Salvatore Savona

Ralph Augostini


The autonomic nervous system is essential for maintaining homeostasis and impacts nearly all organ systems. Dysautonomia can present in a myriad of diseases and be a result of pathology at various levels of the autonomic nervous system. Most frequently, it manifests with abnormal responses of blood pressure and heart rate to positional changes or stress. However, in more advanced diseases, such as heart failure and cardiac arrhythmias, derangements in the autonomic nervous system can play an integral role in disease progression. Many clinical tests are available to interrogate the autonomic nervous system and assess the level of pathology.
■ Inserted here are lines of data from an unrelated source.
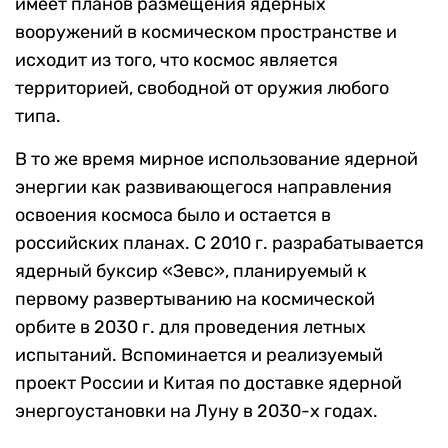
имеет планов размещения ядерных
вооружений в космическом пространстве и
исходит из того, что космос является
территорией, свободной от оружия любого
типа.
В то же время мирное использование ядерной
энергии как развивающегося направления
освоения космоса было и остается в
российских планах. С 2010 г. разрабатывается
ядерный буксир «Зевс», планируемый к
первому развертыванию на космической
орбите в 2030 г. для проведения летных
испытаний. Вспоминается и реализуемый
проект России и Китая по доставке ядерной
энергоустановки на Луну в 2030-х годах.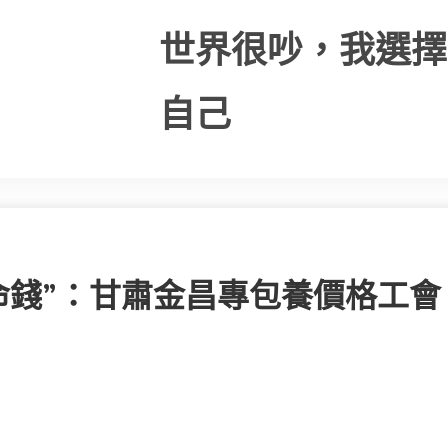
世界很吵，我選擇
自己
救命錢”：甘肅金昌專包養價格工會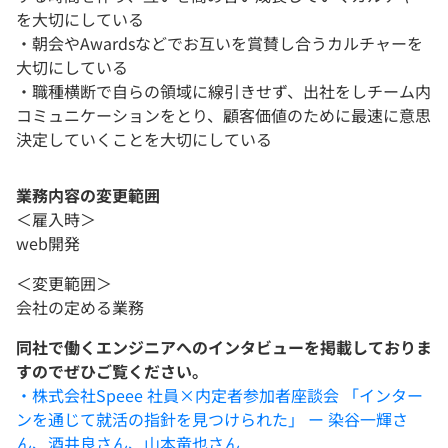
を大切にしている
・朝会やAwardsなどでお互いを賞賛し合うカルチャーを
大切にしている
・職種横断で自らの領域に線引きせず、出社をしチーム内
コミュニケーションをとり、顧客価値のために最速に意思
決定していくことを大切にしている
業務内容の変更範囲
＜雇入時＞
web開発
＜変更範囲＞
会社の定める業務
同社で働くエンジニアへのインタビューを掲載しておりま
すのでぜひご覧ください。
・株式会社Speee 社員×内定者参加者座談会 「インター
ンを通じて就活の指針を見つけられた」 ー 染谷一輝さ
ん、酒井良さん、山本竜也さん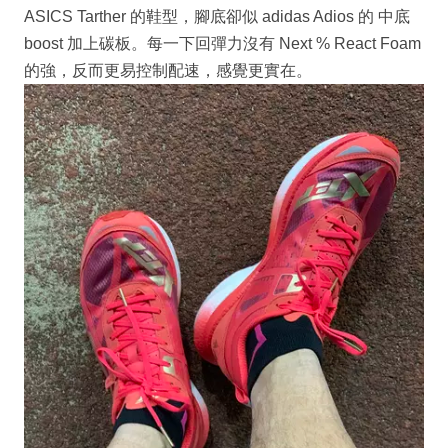
ASICS Tarther 的鞋型，腳底卻似 adidas Adios 的 中底
boost 加上碳板。每一下回彈力沒有 Next % React Foam
的強，反而更易控制配速，感覺更實在。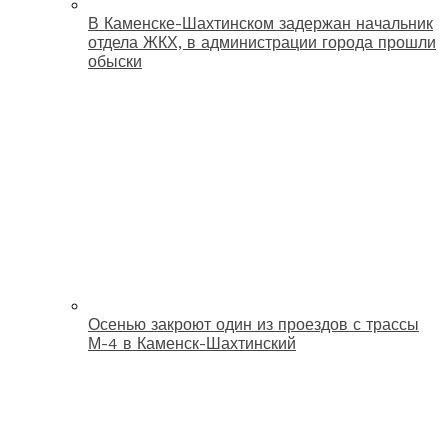
В Каменске-Шахтинском задержан начальник
отдела ЖКХ, в администрации города прошли
обыски
Осенью закроют один из проездов с трассы
М-4 в Каменск-Шахтинский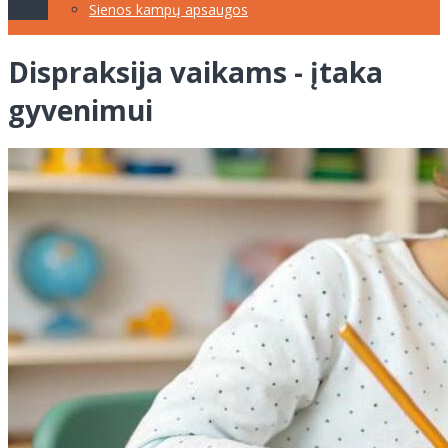
Sienos kampų apsaugos
Dispraksija vaikams - įtaka
gyvenimui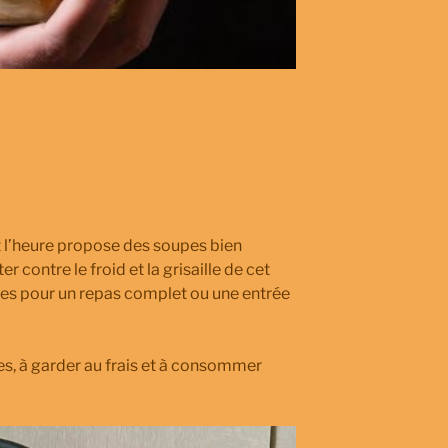
t l’heure propose des soupes bien
r contre le froid et la grisaille de cet
ses pour un repas complet ou une entrée
s, à garder au frais et à consommer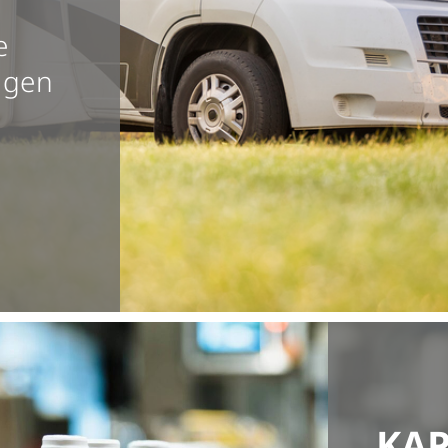
e
ngen
KAP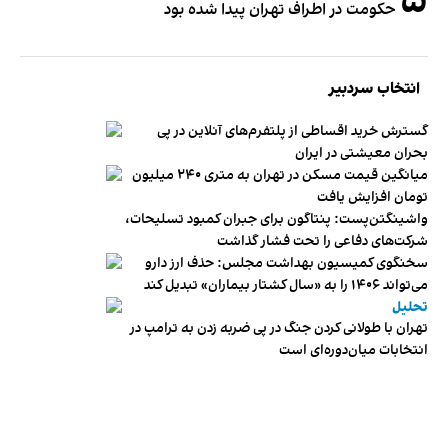
۵
حکومت در اطراف تهران پیدا شده بود
انتخاب سردبیر
گسترش خرید اقساطی از پلتفرم‌های آنلاین در پی
بحران معیشتی در ایران
میانگین قیمت مسکن در تهران به متری ۲۴۰ میلیون
تومان افزایش یافت
واشینگتن‌پست: پنتاگون برای جبران کمبود تسلیحات،
شرکت‌های دفاعی را تحت فشار گذاشت
سخنگوی کمیسیون بهداشت مجلس: حذف ارز دارو
می‌تواند ۱۴۰۶ را به «سال کشتار بیماران» تبدیل کند
تحلیل
تهران با طولانی کردن جنگ در پی ضربه زدن به ترامپ در
انتخابات میان‌دوره‌ای است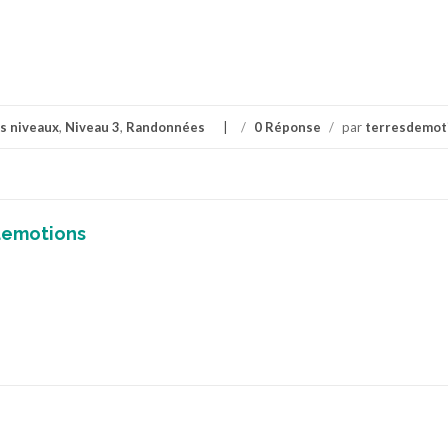
s niveaux
,
Niveau 3
,
Randonnées
/
0 Réponse
/
par
terresdemot
demotions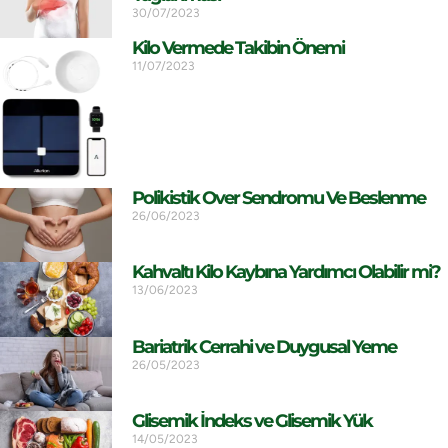
30/07/2023
Kilo Vermede Takibin Önemi
11/07/2023
Polikistik Over Sendromu Ve Beslenme
26/06/2023
Kahvaltı Kilo Kaybına Yardımcı Olabilir mi?
13/06/2023
Bariatrik Cerrahi ve Duygusal Yeme
26/05/2023
Glisemik İndeks ve Glisemik Yük
14/05/2023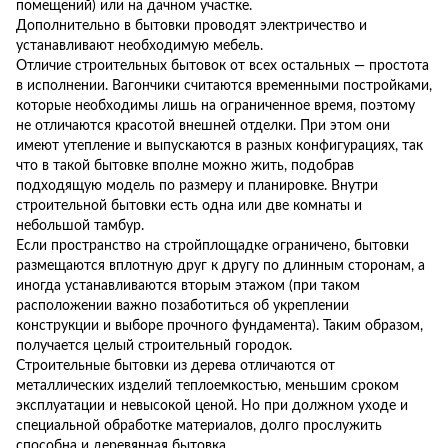
помещений) или на дачном участке.
Дополнительно в бытовки проводят электричество и
устанавливают необходимую мебель.
Отличие строительных бытовок от всех остальных — простота
в исполнении. Вагончики считаются временными постройками,
которые необходимы лишь на ограниченное время, поэтому
не отличаются красотой внешней отделки. При этом они
имеют утепление и выпускаются в разных конфигурациях, так
что в такой бытовке вполне можно жить, подобрав
подходящую модель по размеру и планировке. Внутри
строительной бытовки есть одна или две комнаты и
небольшой тамбур.
Если пространство на стройплощадке ограничено, бытовки
размещаются вплотную друг к другу по длинным сторонам, а
иногда устанавливаются вторым этажом (при таком
расположении важно позаботиться об укреплении
конструкции и выборе прочного фундамента). Таким образом,
получается целый строительный городок.
Строительные бытовки из дерева отличаются от
металлических изделий теплоемкостью, меньшим сроком
эксплуатации и невысокой ценой. Но при должном уходе и
специальной обработке материалов, долго прослужить
способна и деревянная бытовка.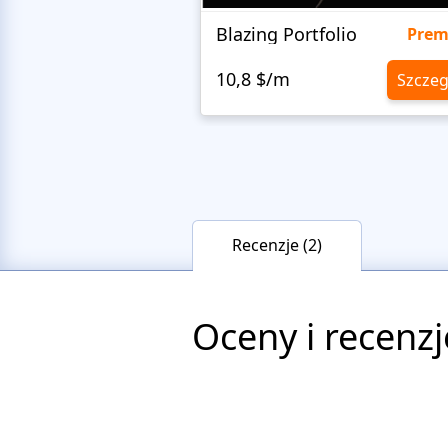
Blazing Portfolio
Pre
10,8 $/m
Szczeg
Recenzje (2)
Oceny i recenzj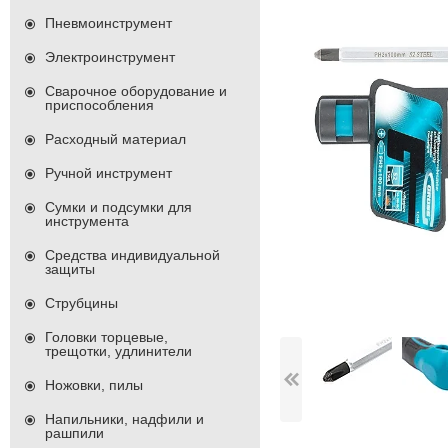
Пневмоинструмент
Электроинструмент
Сварочное оборудование и
приспособления
Расходный материал
Ручной инструмент
Сумки и подсумки для
инструмента
Средства индивидуальной
защиты
Струбцины
Головки торцевые,
трещотки, удлинители
Ножовки, пилы
Напильники, надфили и
рашпили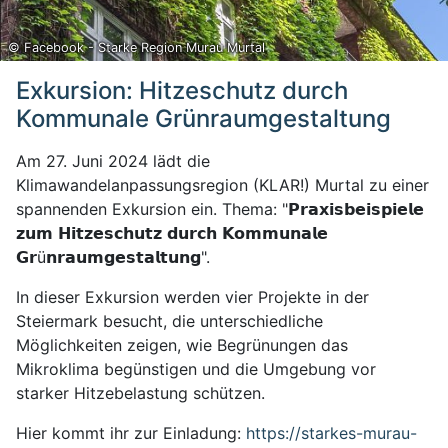
© Facebook - Starke Region Murau Murtal
Exkursion: Hitzeschutz durch
Kommunale Grünraumgestaltung
Am 27. Juni 2024 lädt die
Klimawandelanpassungsregion (KLAR!) Murtal zu einer
spannenden Exkursion ein. Thema: "𝗣𝗿𝗮𝘅𝗶𝘀𝗯𝗲𝗶𝘀𝗽𝗶𝗲𝗹𝗲
𝘇𝘂𝗺 𝗛𝗶𝘁𝘇𝗲𝘀𝗰𝗵𝘂𝘁𝘇 𝗱𝘂𝗿𝗰𝗵 𝗞𝗼𝗺𝗺𝘂𝗻𝗮𝗹𝗲
𝗚𝗿ü𝗻𝗿𝗮𝘂𝗺𝗴𝗲𝘀𝘁𝗮𝗹𝘁𝘂𝗻𝗴".
In dieser Exkursion werden vier Projekte in der
Steiermark besucht, die unterschiedliche
Möglichkeiten zeigen, wie Begrünungen das
Mikroklima begünstigen und die Umgebung vor
starker Hitzebelastung schützen.
Hier kommt ihr zur Einladung:
https://starkes-murau-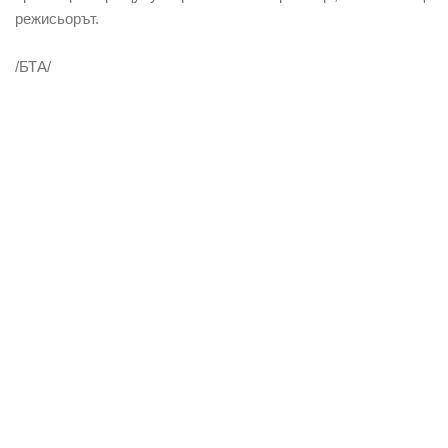
режисьорът.
/БТА/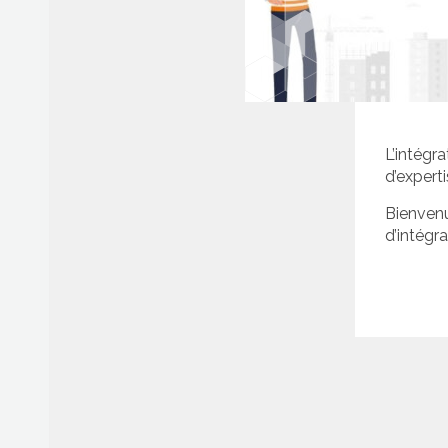
Afficher/cacher le menu
L’intégr
d’experti
Bienvenu
d’intégr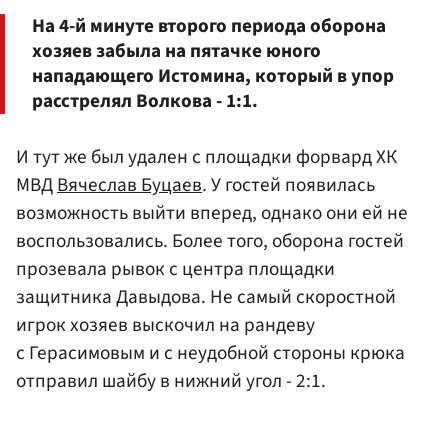
На 4-й минуте второго периода оборона
хозяев забыла на пятачке юного
нападающего Истомина, который в упор
расстрелял Волкова - 1:1.
И тут же был удален с площадки форвард ХК
МВД
Вячеслав Буцаев
. У гостей появилась
возможность выйти вперед, однако они ей не
воспользовались. Более того, оборона гостей
прозевала рывок с центра площадки
защитника Давыдова. Не самый скоростной
игрок хозяев выскочил на рандеву
с Герасимовым и с неудобной стороны крюка
отправил шайбу в нижний угол - 2:1.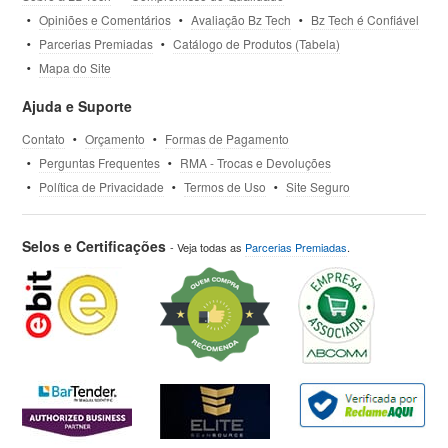
Opiniões e Comentários
Avaliação Bz Tech
Bz Tech é Confiável
Parcerias Premiadas
Catálogo de Produtos (Tabela)
Mapa do Site
Ajuda e Suporte
Contato
Orçamento
Formas de Pagamento
Perguntas Frequentes
RMA - Trocas e Devoluções
Política de Privacidade
Termos de Uso
Site Seguro
Selos e Certificações
- Veja todas as
Parcerias Premiadas
.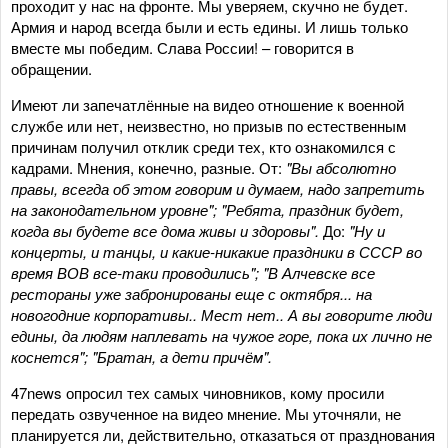
проходит у нас на фронте. Мы уверяем, скучно не будет.
Армия и народ всегда были и есть едины. И лишь только
вместе мы победим. Слава России! – говорится в
обращении.
Имеют ли запечатлённые на видео отношение к военной
службе или нет, неизвестно, но призыв по естественным
причинам получил отклик среди тех, кто ознакомился с
кадрами. Мнения, конечно, разные. От:
"Вы абсолютно
правы, всегда об этом говорим и думаем, надо запретить
на законодательном уровне"; "Ребята, праздник будет,
когда вы будете все дома живы и здоровы".
До:
"Ну и
концерты, и танцы, и какие-никакие праздники в СССР во
время ВОВ все-таки проводились"; "В Алчевске все
рестораны уже забронированы еще с октября... на
новогодние корпоративы.. Мест нет.. А вы говорите люди
едины, да людям наплевать на чужое горе, пока их лично не
коснется"; "Братан, а дети причём".
47news опросил тех самых чиновников, кому просили
передать озвученное на видео мнение. Мы уточняли, не
планируется ли, действительно, отказаться от празднования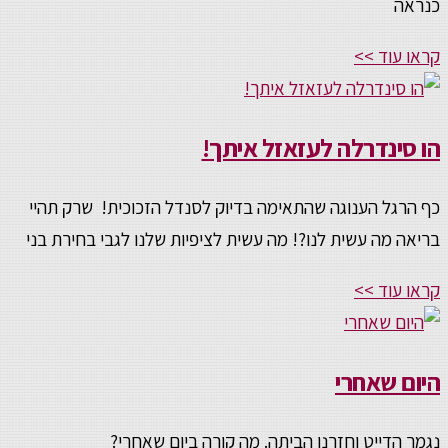
כנראה
קראו עוד >>
הו סינדרלה לעזאזל איתך!
כף הרגל הענוגה שהתאימה בדיוק לסנדל הזכוכית! שרק תהיי
בריאה מה עשית לנו?! מה עשית לציפיות שלנו לגבי בחירת בני
קראו עוד >>
היום שאחרי
נגמר הדייט וחזרנו הביתה. מה קורה ביום שאחרי?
This review outlines the basic anatomy of the autonomic nervous system, tests available to assess its function, frequently encountered disease states that affect the autonomic function, and current and emerging therapies.


The autonomic nervous system is divided into the sympathetic and parasympathetic nervous systems. The sympathetic nervous system affects the cardiovascular system primarily through arterial vasoconstriction and increased heart rate via release of catecholamines. The parasympathetic nervous system has the opposite effect, causing vasodilation and a decrease in heart rate. The sympathetic nervous system has primarily cervical and upper thoracic afferent and efferent fibers to the heart and lungs via the upper sympathetic chain. The parasympathetic nervous system primarily interacts with the cardiopulmonary system via the vagal nerve (cranial nerve X).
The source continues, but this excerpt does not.